Please return the lines of the data that contain "numbers".

[[ DATASET EXTRACT open ]]

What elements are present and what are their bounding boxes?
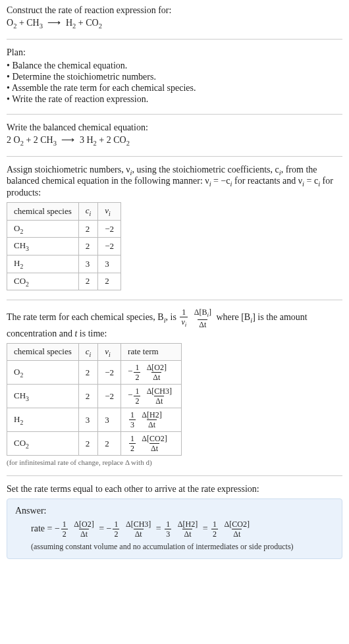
plan-item: Write the rate of reaction expression. — [7, 94, 342, 105]
table-row: CH3 2 −2 −12 Δ[CH3]Δt — [7, 385, 182, 408]
plan-item: Balance the chemical equation. — [7, 61, 342, 71]
fraction: 12 — [113, 520, 119, 538]
fraction: 12 — [134, 387, 140, 405]
col-ci: ci — [78, 343, 98, 361]
answer-label: Answer: — [15, 506, 334, 516]
divider — [7, 156, 342, 157]
table-row: H2 3 3 13 Δ[H2]Δt — [7, 408, 182, 432]
fraction: 12 — [134, 363, 140, 381]
table-row: O2 2 −2 −12 Δ[O2]Δt — [7, 361, 182, 385]
stoich-intro: Assign stoichiometric numbers, νi, using… — [7, 165, 342, 199]
balanced-equation: 2 O2 + 2 CH3 ⟶ 3 H2 + 2 CO2 — [7, 134, 342, 147]
species-h2: H2 — [66, 18, 76, 28]
rate-expression: rate = −12 Δ[O2]Δt = −12 Δ[CH3]Δt = 13 Δ… — [31, 520, 334, 538]
col-vi: νi — [98, 203, 121, 221]
table-row: CO2 2 2 — [7, 273, 121, 290]
table-row: CH3 2 −2 — [7, 238, 121, 255]
fraction: 12 — [61, 520, 68, 538]
rateterm-note: (for infinitesimal rate of change, repla… — [7, 458, 342, 466]
prompt-text: Construct the rate of reaction expressio… — [7, 5, 342, 16]
table-row: H2 3 3 — [7, 255, 121, 273]
balanced-section: Write the balanced chemical equation: 2 … — [7, 122, 342, 147]
col-vi: νi — [98, 343, 121, 361]
reaction-arrow-icon: ⟶ — [61, 134, 74, 146]
divider — [7, 39, 342, 40]
plan-item: Determine the stoichiometric numbers. — [7, 72, 342, 82]
fraction: 13 — [165, 520, 171, 538]
table-row: O2 2 −2 — [7, 220, 121, 238]
fraction: 1νi — [180, 308, 188, 328]
answer-box: Answer: rate = −12 Δ[O2]Δt = −12 Δ[CH3]Δ… — [7, 498, 342, 559]
stoich-table: chemical species ci νi O2 2 −2 CH3 2 −2 … — [7, 202, 121, 290]
final-intro: Set the rate terms equal to each other t… — [7, 484, 342, 495]
final-section: Set the rate terms equal to each other t… — [7, 484, 342, 559]
table-header-row: chemical species ci νi rate term — [7, 343, 182, 361]
divider — [7, 475, 342, 476]
plan-list: Balance the chemical equation. Determine… — [7, 61, 342, 105]
fraction: Δ[CH3]Δt — [146, 387, 173, 405]
balanced-title: Write the balanced chemical equation: — [7, 122, 342, 133]
table-header-row: chemical species ci νi — [7, 203, 121, 221]
stoich-section: Assign stoichiometric numbers, νi, using… — [7, 165, 342, 291]
fraction: 12 — [211, 520, 218, 538]
fraction: Δ[CO2]Δt — [223, 520, 251, 538]
divider — [7, 300, 342, 300]
rateterm-section: The rate term for each chemical species,… — [7, 308, 342, 466]
fraction: Δ[Bi]Δt — [193, 308, 213, 328]
rateterm-intro: The rate term for each chemical species,… — [7, 308, 342, 338]
col-ci: ci — [78, 203, 98, 221]
fraction: Δ[O2]Δt — [72, 520, 95, 538]
fraction: Δ[H2]Δt — [140, 411, 163, 429]
fraction: Δ[H2]Δt — [176, 520, 199, 538]
rate-formula: 1νi Δ[Bi]Δt — [178, 313, 216, 323]
species-o2: O2 — [7, 18, 16, 28]
fraction: Δ[CO2]Δt — [140, 435, 168, 452]
plan-section: Plan: Balance the chemical equation. Det… — [7, 47, 342, 105]
col-rate: rate term — [121, 343, 182, 361]
plan-item: Assemble the rate term for each chemical… — [7, 83, 342, 94]
plan-title: Plan: — [7, 47, 342, 58]
unbalanced-equation: O2 + CH3 ⟶ H2 + CO2 — [7, 17, 342, 30]
reaction-arrow-icon: ⟶ — [47, 17, 61, 28]
divider — [7, 114, 342, 115]
assumption-note: (assuming constant volume and no accumul… — [31, 542, 334, 552]
table-row: CO2 2 2 12 Δ[CO2]Δt — [7, 432, 182, 456]
fraction: Δ[O2]Δt — [146, 363, 168, 381]
fraction: 12 — [129, 435, 136, 452]
rateterm-table: chemical species ci νi rate term O2 2 −2… — [7, 343, 182, 456]
col-species: chemical species — [7, 203, 79, 221]
fraction: Δ[CH3]Δt — [124, 520, 152, 538]
prompt-section: Construct the rate of reaction expressio… — [7, 5, 342, 30]
col-species: chemical species — [7, 343, 79, 361]
fraction: 13 — [129, 411, 136, 429]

[[ DATASET EXTRACT closed ]]

* [OUTPUT]:
stoich-intro: Assign stoichiometric numbers, νi, using… — [7, 165, 342, 199]
plan-item: Determine the stoichiometric numbers. — [7, 72, 342, 82]
stoich-section: Assign stoichiometric numbers, νi, using… — [7, 165, 342, 291]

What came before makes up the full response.